Expressible, Named and Stored Relations
The named set is the total collection of the relations that a data language can identify it by a simple name. Examples of named sets are declarations and identifiers.
The expressible set is a collection of all relations that can be identified by expressions in a community. Examples of expressible sets are < and =.
Redundancy and Consistency
Operations on Relations
This section of the paper describes the manipulative part of the relational data model. The below operations are defined in this section.
If a permutation is applied to the columns of an n-nary relation, the resulting relation is said to be a permutation of the given relation.
If a certain number of columns are selected from a relation and then if the duplicated rows are removed from the resulting array, the final relational array is said to be a projection of the given relation.
The circumstances under which two relations having some domain in common can be combined together to form a relationship to preserve all the information in the given relation is said to be a join.
The two relations are composed only if there exists a join between them. If there are more than one join possible between the given two relations, it does not comply that there is a possibility of more than one composition between them.
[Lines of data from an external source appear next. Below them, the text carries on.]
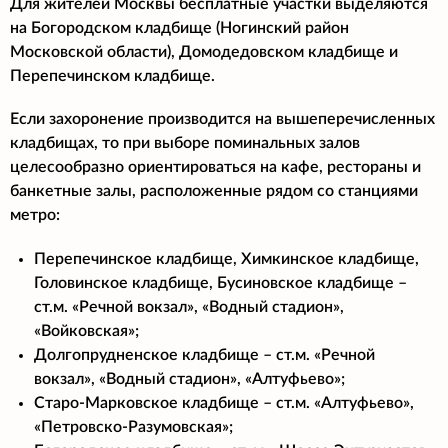
Для жителей Москвы бесплатные участки выделяются
на Богородском кладбище (Ногинский район
Московской области), Домодедовском кладбище и
Перепечинском кладбище.
Если захоронение производится на вышеперечисленных
кладбищах, то при выборе поминальных залов
целесообразно ориентироваться на кафе, рестораны и
банкетные залы, расположенные рядом со станциями
метро:
Перепечинское кладбище, Химкинское кладбище,
Головинское кладбище, Бусиновское кладбище –
ст.м. «Речной вокзал», «Водный стадион»,
«Войковская»;
Долгопрудненское кладбище – ст.м. «Речной
вокзал», «Водный стадион», «Алтуфьево»;
Старо-Марковское кладбище – ст.м. «Алтуфьево»,
«Петровско-Разумовская»;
The relation A acting upon the relation B to generate a subset of B is through the operation restriction of B by A.
This section explains about the strong and weak redundancies.
A collection of relations are is to be strongly redundant if it holds at least one relation that contains a projection which is derivable from the other projections of relations from the set.
A set of relations is said to be weakly redundant if it has a relation that contains a projection which is not derivable from the other members in the collection but is always a projection of some join of other projections of relations in that collection.
Considering a set of relations, the system should be provided with the information if there are any associated redundancies to this set, so that the set can enforce consistency. The set is said to be consistent only if it confirms to the provided redundancies.